|Saturday, December 21, 2024

A Day Without Food May Help Maintain a Heart Without Disease 

heartWhat’s the News: Scientists found that periodic fasting may decrease the risk of coronary artery disease and diabetes, and also causes significant changes in heart-disease risk factors like cholesterol, blood-sugar, and triglyceride levels, which hadn’t been linked to fasting before. “We’ve shown it is not a chance finding. Fasting is not just an indicator for other healthy lifestyles,”says lead researcher Benjamin Horne of theIntermountain Medical Center Heart Institute. “It is actually the fasting that is working to reduce the risk of disease.”

How the Heck:

  • In the first recent study on fasting and heart disease, the researchers surveyed people in Salt Lake City, where a majority of citizens are Mormons and fast once a month for 24 hours. They discovered that the people who answered “yes” when questioned whether they abstain from food and drink for an extended time had a lower rate of coronary disease and diabetes.
  • In the second study, scientists monitored 230 people who fasted for 24 hours. Physical measurements and blood tests indicate that fasting decreased the subjects’ triglycerides and blood sugar levels. In addition, they found that human growth hormone, which is associated with metabolic balance, increased by upwards of 2,000%. Both bad cholesterol (LDL-C) and good cholesterol (HDL-C) increased as well.
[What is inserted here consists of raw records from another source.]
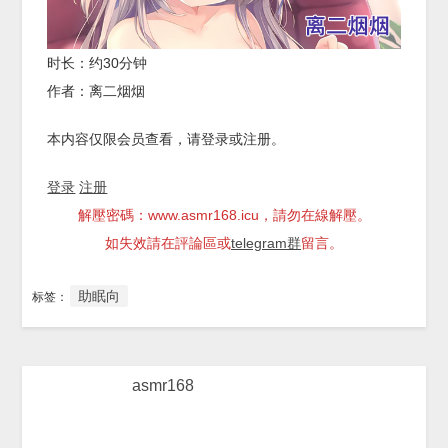
时长：约30分钟
作者：离二烟烟
本内容仅限会员查看，请登录或注册。
登录
注册
解壓密碼：www.asmr168.icu，請勿在線解壓。
如失效請在評論區或
telegram群
留言。
助眠向
标签：
asmr168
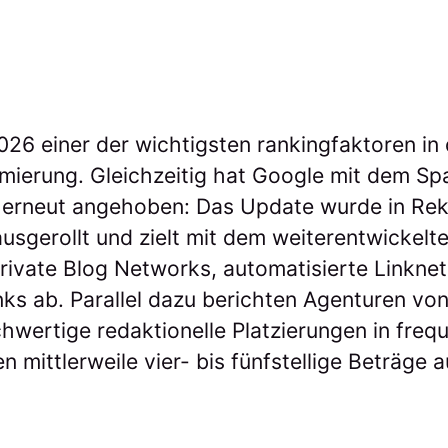
026 einer der wichtigsten rankingfaktoren in 
ierung. Gleichzeitig hat Google mit dem S
 erneut angehoben: Das Update wurde in Rek
usgerollt und zielt mit dem weiterentwickel
Private Blog Networks, automatisierte Linkn
nks ab. Parallel dazu berichten Agenturen vo
chwertige redaktionelle Platzierungen in freq
 mittlerweile vier- bis fünfstellige Beträge 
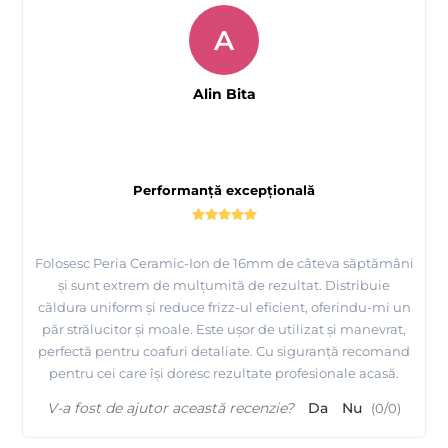
A
Alin Bita
Performanță excepțională
Folosesc Peria Ceramic-Ion de 16mm de câteva săptămâni
și sunt extrem de mulțumită de rezultat. Distribuie
căldura uniform și reduce frizz-ul eficient, oferindu-mi un
păr strălucitor și moale. Este ușor de utilizat și manevrat,
perfectă pentru coafuri detaliate. Cu siguranță recomand
pentru cei care își doresc rezultate profesionale acasă.
V-a fost de ajutor această recenzie?
Da
Nu
(
0
/
0
)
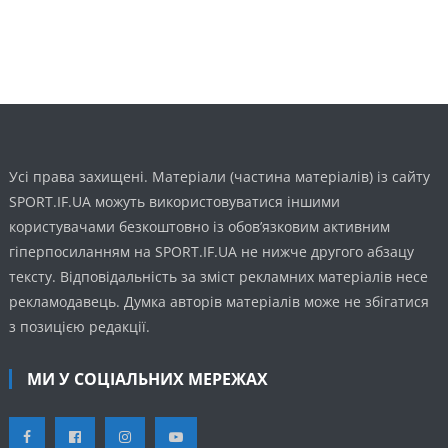
Усі права захищені. Матеріали (частина матеріалів) із сайту
SPORT.IF.UA можуть використовуватися іншими
користувачами безкоштовно із обов’язковим активним
гіперпосиланням на SPORT.IF.UA не нижче другого абзацу
тексту. Відповідальність за зміст рекламних матеріалів несе
рекламодавець. Думка авторів матеріалів може не збігатися
з позицією редакції.
МИ У СОЦІАЛЬНИХ МЕРЕЖАХ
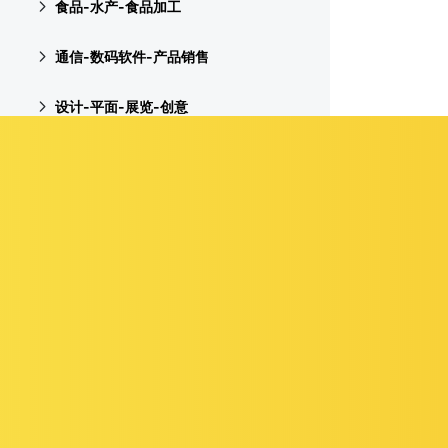
食品-水产-食品加工
通信-数码软件-产品销售
设计-平面-展览-创意
汽车租赁-装饰-贸易
文化休闲-游泳馆-健身
医疗器械-医院-诊所
玩具-礼品-珠宝首饰
化工-润滑材料-重工业
运输-快递物流-船务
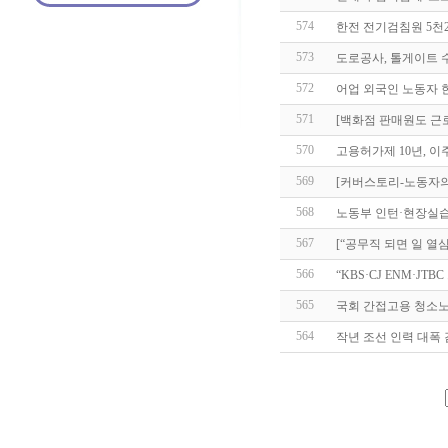
574
한전 전기검침원 5천
573
도로공사, 톨게이트 
572
어업 외국인 노동자 한
571
[백화점 판매원도 근로
570
고용허가제 10년, 
569
[커버스토리-노동자의
568
노동부 인턴·현장실습생
567
[“공무직 되면 일 열심
566
“KBS·CJ ENM·J
565
국회 간접고용 청소노
564
작년 조선 인력 대폭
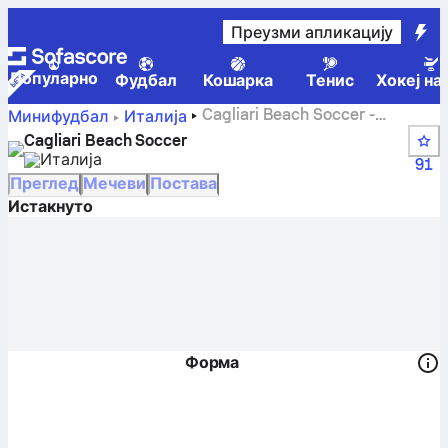
Преузми апликацију
Популарно
Фудбал
Кошарка
Тенис
Хокеј на
Cagliari Beach Soccer -
Минифудбал
Италија
Sofascore
Cagliari Beach Soccer
Италија
91
Преглед
Мечеви
Постава
Истакнуто
Форма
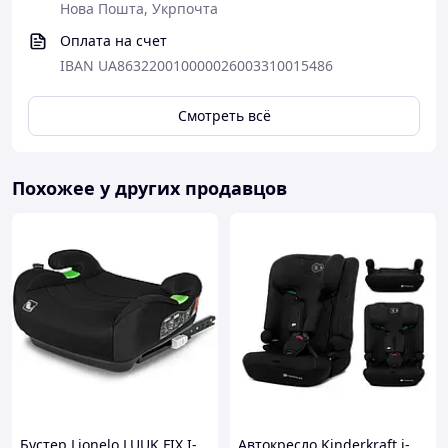
Нова Пошта, Укрпочта
Оплата на счет
IBAN UA863220010000026003310015486
Смотреть всё
Похожее у других продавцов
Бустер Lionelo LUUK FIX I-
Автокресло Kinderkraft i-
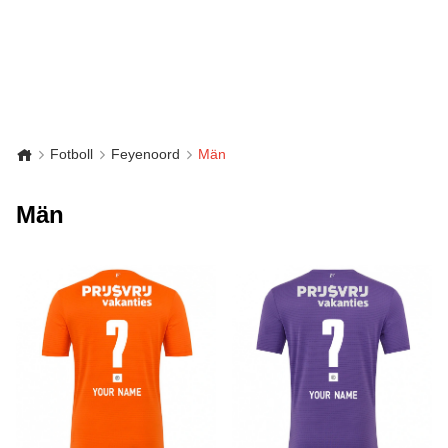
Fotboll
Feyenoord
Män
Män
Because the study was short-term, the researchers can’t say for sure how long the benefits of fasting last.
  • Although the doctors focused more on correlating fasting and heart health, rather than the mechanisms at work, Horne surmised that fasting causes stress on the body, which makes it release more cholesterol, therein letting the body burn fat instead of glucose for fuel.
  • Burning fat cells means that in the long run, the body has lower cholesterol and a lower risk of diabetes and coronary artery disease.

 

What’s the Context:

  • Coronary artery disease is the leading cause of death among American men and women.
  • This present study builds on a 2007 study that first discovered the link between fasting and reduced coronary artery disease risk. It’s new because it also looked at the effects of fasting on triglycerides, weight, and blood sugar levels. “[The new study has] shown it is not a chance finding. Fasting is not just an indicator for other healthy lifestyles,”says Horne. “It is actually the fasting that is working to reduce the risk of disease.”
  • Fasting (or at least cutting calories) has also been linked to better memories.
  • Recent research has linked BPA, an ingredient in plastics, with heart disease.
  • And other studies look at the heart-healthy benefits of drinking wine

 

Not So Fast:

  • The monitoring study only looked at the effects of fasting over a 24-hour period, so we shouldn’t extrapolate too much from this because we don’t yet know the long-term effects of fasting on indicators of heart health.
  • As for the survey study, it’s subject to the limits of that kind of research, namely that it’s very hard to disentangle all of the psychosocial factors behind why some Mormons fast, per their religious belief, and some do not.
  • “We’re not ready to prescribe fasting in a medical framework,” Horne says. (Though he does apparently prescribe it to himself, since he says that he fasts for 24 hours once a month.)
  • Fasting decreases triglycerides in the body, according to this study, and though triglycerides have been linked to heart disease in “some people,” it’s more of a risk factor than a direct cause of all heart disease.